I have run some more tests so the numbers have changed a bit.

Index Results done on Node 1:
Indexing completed. Added/Updated: 903,993 documents. Deleted 0 documents. 
(Duration: 31m 47s)
Requests: 1 (0/s), Fetched: 903,993 (474/s), Skipped: 0, Processed: 903,993

Node 1:
Last Modified: 44 minutes ago
Num Docs: 824216
Max Doc: 824216
Heap Memory Usage: -1
Deleted Docs: 0
Version: 1051
Segment Count: 1
Optimized: checked
Current: checked

Node 2:
Last Modified: 44 minutes ago
Num Docs: 824216
Max Doc: 824216
Heap Memory Usage: -1
Deleted Docs: 0
Version: 1051
Segment Count: 1
Optimized: checked
Current: checked

Search results are the same as the doc numbers above.

Logs only have one instance of an error:

ERROR - 2014-10-31 10:47:12.867; org.apache.solr.update.StreamingSolrServers$1; 
error
org.apache.solr.common.SolrException: Bad Request



request: 
http://192.168.20.57:7574/solr/inventory_shard1_replica1/update?update.distrib=TOLEADER&distrib.from=http%3A%2F%2F192.168.20.57%3A8983%2Fsolr%2Finventory_shard1_replica2%2F&wt=javabin&version=2
        at 
org.apache.solr.client.solrj.impl.ConcurrentUpdateSolrServer$Runner.run(ConcurrentUpdateSolrServer.java:241)
        at 
java.util.concurrent.ThreadPoolExecutor.runWorker(ThreadPoolExecutor.java:1142)
        at 
java.util.concurrent.ThreadPoolExecutor$Worker.run(ThreadPoolExecutor.java:617)
        at java.lang.Thread.run(Thread.java:745)

Some info that may be of help
This is on my local vm using jetty with the embedded zookeeper.
Commands to start cloud:

java -DzkRun -jar start.jar
java -Djetty.port=7574 -DzkRun -DzkHost=localhost:9983 -jar start.jar

sh zkcli.sh -zkhost localhost:9983 -cmd upconfig -confdir 
~/development/configs/inventory/ -confname config_ inventory
sh zkcli.sh -zkhost localhost:9983 -cmd linkconfig -collection inventory 
-confname config_ inventory

curl 
"http://localhost:8983/solr/admin/collections?action=CREATE&name=inventory&numShards=1&replicationFactor=2&maxShardsPerNode=4";
curl "http://localhost:8983/solr/admin/collections?action=RELOAD&name= 
inventory "

AJ


-----Original Message-----
From: Erick Erickson [mailto:erickerick...@gmail.com] 
Sent: Friday, October 31, 2014 9:49 AM
To: solr-user@lucene.apache.org
Subject: Re: Missing Records

OK, that is puzzling.

bq: If there were duplicates only one of the duplicates should be removed and I 
still should be able to search for the ID and find one correct?

Correct.

Your bad request error is puzzling, you may be on to something there.
What it looks like is that somehow some of the documents you're sending to Solr 
aren't getting indexed, either being dropped through the network or perhaps 
have invalid fields, field formats (i.e. a date in the wrong format,
whatever) or some such.
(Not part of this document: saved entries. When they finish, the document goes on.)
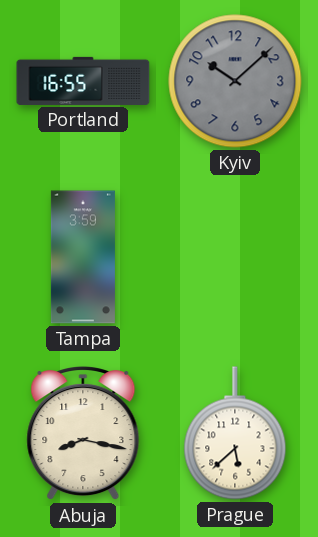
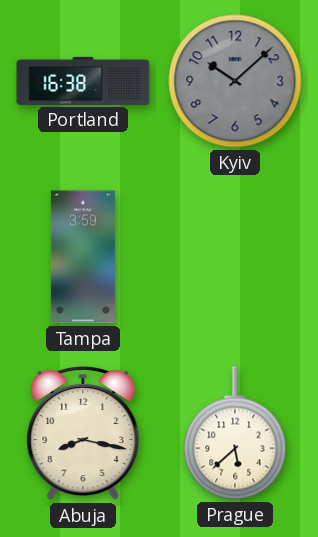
Portland: 16:55 -> 16:38
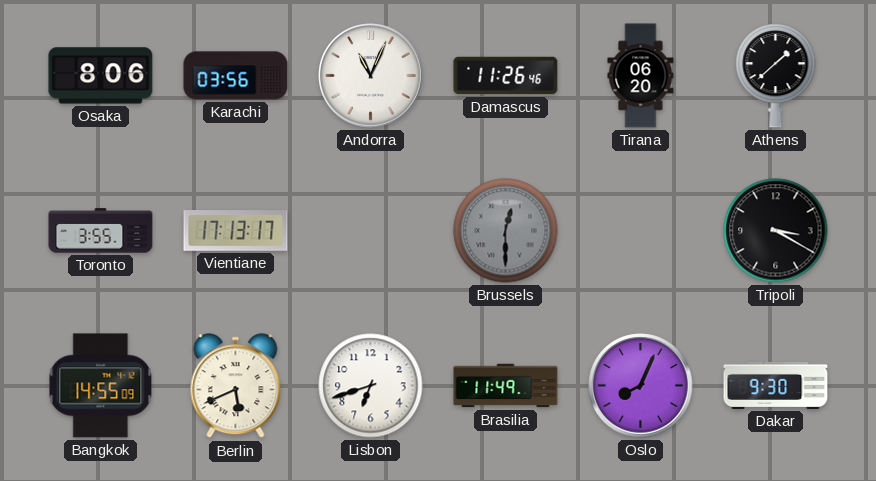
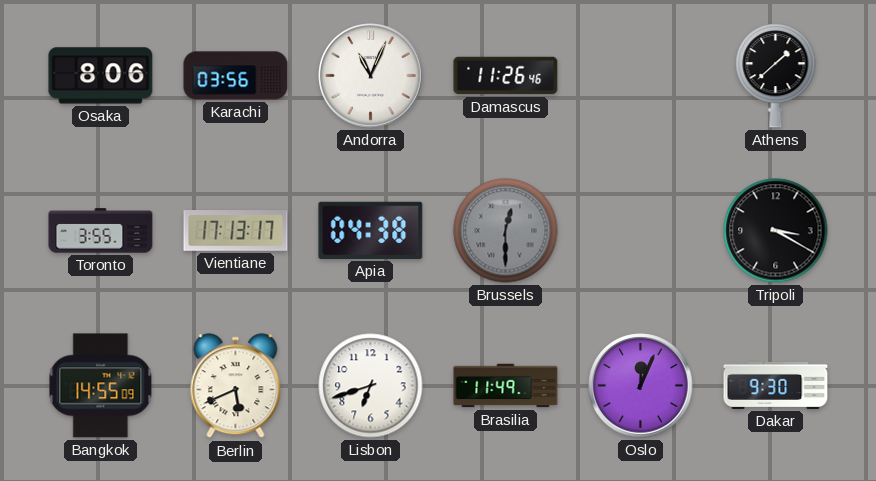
Tirana: 06:20 -> none
Apia: none -> 04:38
Oslo: 8:04 -> 12:04
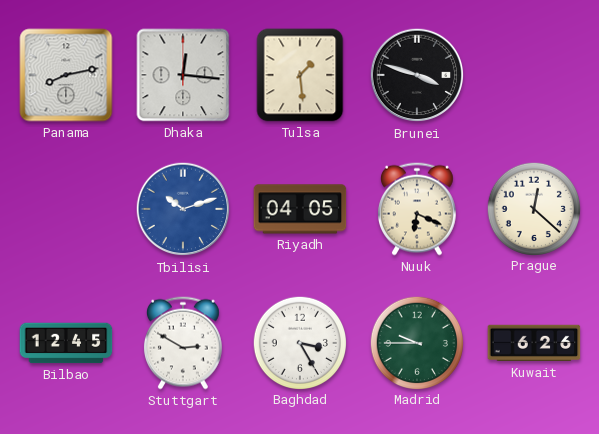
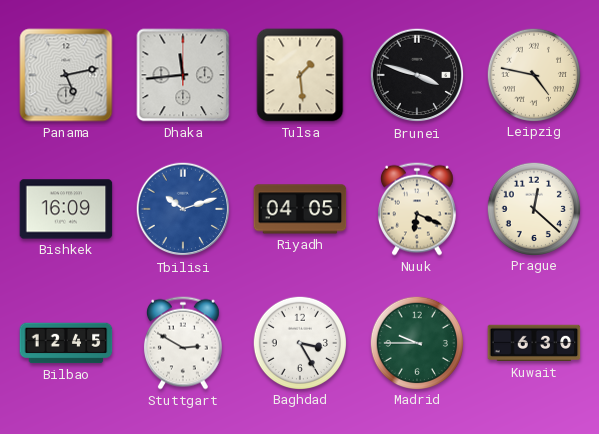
Panama: 8:13 -> 5:13
Dhaka: 12:16 -> 11:44
Leipzig: none -> 4:47
Bishkek: none -> 16:09
Kuwait: 6:26 -> 6:30
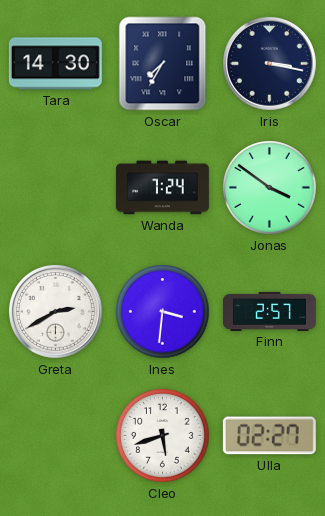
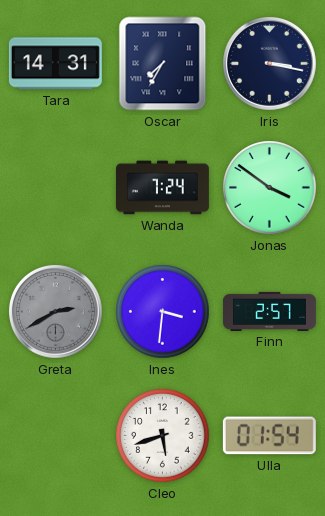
Tara: 14:30 -> 14:31
Greta dial: white -> grey
Ulla: 02:27 -> 01:54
When you complete the run, what are the maxDoc and 
numDocs numbers on one of the nodes?

What else do you see in the logs? They're pretty big after that many adds, but 
maybe you can grep for ERROR and see something interesting like stack traces. 
Or even "org.apache.solr". This latter will give you some false hits, but at 
least it's better than paging through a huge log file....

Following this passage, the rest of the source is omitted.